··· RECORDED INFORMATION ···
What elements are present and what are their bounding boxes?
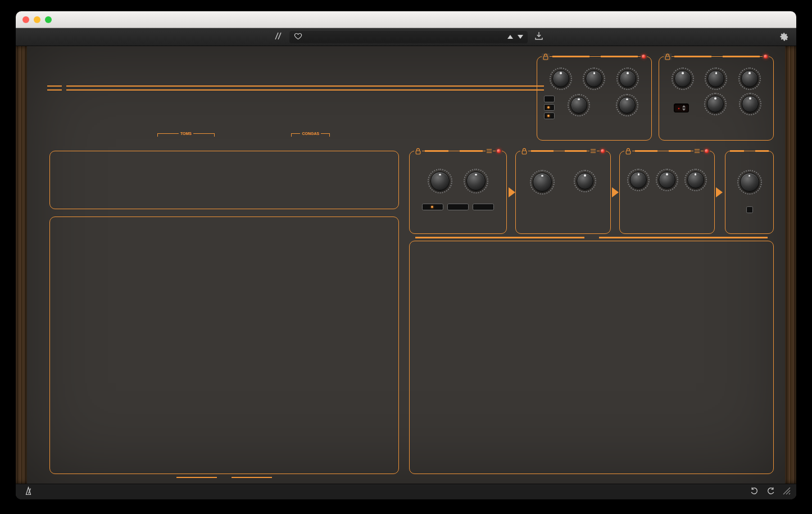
compare-icon[interactable]	[273, 31, 283, 43]
filter-resonance-knob[interactable]	[466, 172, 486, 191]
volume-knob[interactable]	[740, 173, 759, 192]
reverb-send-row	[55, 182, 394, 201]
reverb-led	[763, 55, 769, 58]
delay-xfeed-button[interactable]	[544, 112, 555, 119]
metronome-icon[interactable]	[25, 486, 32, 497]
distortion-menu-icon[interactable]	[589, 149, 597, 154]
minimize-window-button[interactable]	[34, 16, 40, 23]
delay-right-knob[interactable]	[586, 70, 602, 87]
sync-led	[547, 106, 550, 109]
reverb-level-knob[interactable]	[742, 96, 759, 112]
volume-header	[730, 147, 769, 155]
undo-button[interactable]	[750, 487, 759, 497]
pitch-knob-row	[55, 244, 394, 263]
reverb-preset-display[interactable]	[674, 103, 689, 113]
preset-up-button[interactable]	[682, 105, 686, 107]
logo-line	[47, 85, 62, 91]
distortion-header	[520, 147, 606, 155]
delay-mode-buttons	[544, 96, 555, 119]
preset-browser	[273, 31, 543, 43]
reverb-panel	[659, 56, 774, 141]
zoom-window-button[interactable]	[45, 16, 52, 23]
mixer-channel-labels	[55, 324, 394, 339]
delay-level-knob[interactable]	[619, 97, 636, 114]
sound-selection-panel	[409, 241, 774, 474]
fader-row	[55, 350, 394, 445]
sound-selection-header	[415, 237, 768, 238]
filter-panel	[409, 151, 507, 234]
delay-header	[542, 52, 647, 61]
compressor-release-knob[interactable]	[659, 172, 675, 188]
compressor-compress-knob[interactable]	[630, 172, 647, 188]
distortion-led	[600, 149, 606, 153]
reverb-decay-knob[interactable]	[741, 70, 758, 87]
mute-solo-row	[55, 447, 394, 457]
filter-cutoff-knob[interactable]	[430, 172, 450, 191]
distortion-lock-icon[interactable]	[520, 148, 528, 155]
compressor-lock-icon[interactable]	[624, 148, 632, 155]
reverb-lock-icon[interactable]	[664, 53, 672, 60]
compressor-panel	[619, 151, 715, 234]
decay-knob-row	[55, 266, 394, 285]
delay-panel	[537, 56, 652, 141]
mixer-panel	[49, 217, 399, 474]
group-bracket-label: TOMS	[179, 132, 193, 136]
reverb-filter-knob[interactable]	[707, 96, 724, 112]
lp-led	[431, 206, 433, 208]
sends-panel	[49, 151, 399, 209]
redo-button[interactable]	[766, 487, 775, 497]
distortion-mix-knob[interactable]	[577, 173, 593, 190]
preset-next-button[interactable]	[518, 35, 523, 39]
settings-gear-icon[interactable]	[779, 32, 789, 44]
delay-led	[641, 55, 647, 58]
compressor-header	[624, 147, 710, 155]
mixer-footer	[50, 477, 398, 479]
signal-flow-arrow	[612, 187, 619, 197]
filter-hp-button[interactable]	[447, 204, 469, 210]
lphp-knob-row	[55, 223, 394, 242]
delay-link-button[interactable]	[544, 96, 555, 102]
favorite-icon[interactable]	[294, 32, 302, 42]
close-window-button[interactable]	[22, 16, 29, 23]
reverb-header	[664, 52, 769, 61]
preset-steppers	[682, 105, 686, 111]
distortion-drive-knob[interactable]	[533, 173, 552, 192]
filter-bp-button[interactable]	[473, 204, 494, 210]
filter-menu-icon[interactable]	[486, 149, 493, 154]
filter-lp-button[interactable]	[422, 204, 443, 210]
delay-left-knob[interactable]	[552, 70, 569, 87]
signal-flow-arrow	[716, 187, 723, 197]
filter-led	[496, 149, 502, 153]
distortion-panel	[515, 151, 611, 234]
channel-locks-row	[55, 458, 394, 467]
send-channel-labels: TOMSCONGAS	[49, 132, 399, 147]
channel-group-bracket-toms: TOMS	[157, 132, 215, 138]
preset-bar[interactable]	[289, 31, 528, 43]
save-preset-icon[interactable]	[534, 31, 543, 43]
wood-panel-left	[16, 46, 27, 484]
delay-hpf-knob[interactable]	[570, 97, 587, 114]
fx-return-button[interactable]	[746, 206, 753, 213]
delay-feedback-knob[interactable]	[619, 70, 636, 87]
plugin-window: TOMSCONGAS	[16, 11, 796, 499]
delay-send-row	[55, 159, 394, 178]
logo-line	[66, 85, 544, 91]
compressor-mix-knob[interactable]	[687, 172, 704, 188]
group-bracket-label: CONGAS	[300, 132, 321, 136]
delay-sync-button[interactable]	[544, 104, 555, 111]
filter-lock-icon[interactable]	[414, 148, 422, 155]
channel-group-bracket-congas: CONGAS	[291, 132, 329, 138]
filter-header	[414, 147, 502, 155]
volume-panel	[725, 151, 774, 234]
compressor-menu-icon[interactable]	[693, 149, 701, 154]
reverb-size-knob[interactable]	[707, 70, 724, 87]
preset-previous-button[interactable]	[507, 35, 513, 39]
reverb-predelay-knob[interactable]	[674, 70, 691, 87]
resize-handle[interactable]	[783, 487, 791, 497]
compressor-led	[704, 149, 710, 153]
mixer-group-brackets	[55, 341, 394, 348]
preset-down-button[interactable]	[682, 109, 686, 111]
toolbar	[16, 28, 796, 46]
xfeed-led	[547, 115, 550, 117]
delay-lock-icon[interactable]	[542, 53, 550, 60]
···
Which lines in the records above contain the string "TOMSCONGAS"? Copy them.

send-channel-labels: TOMSCONGAS	[49, 132, 399, 147]
plugin-window: TOMSCONGAS	[16, 11, 796, 499]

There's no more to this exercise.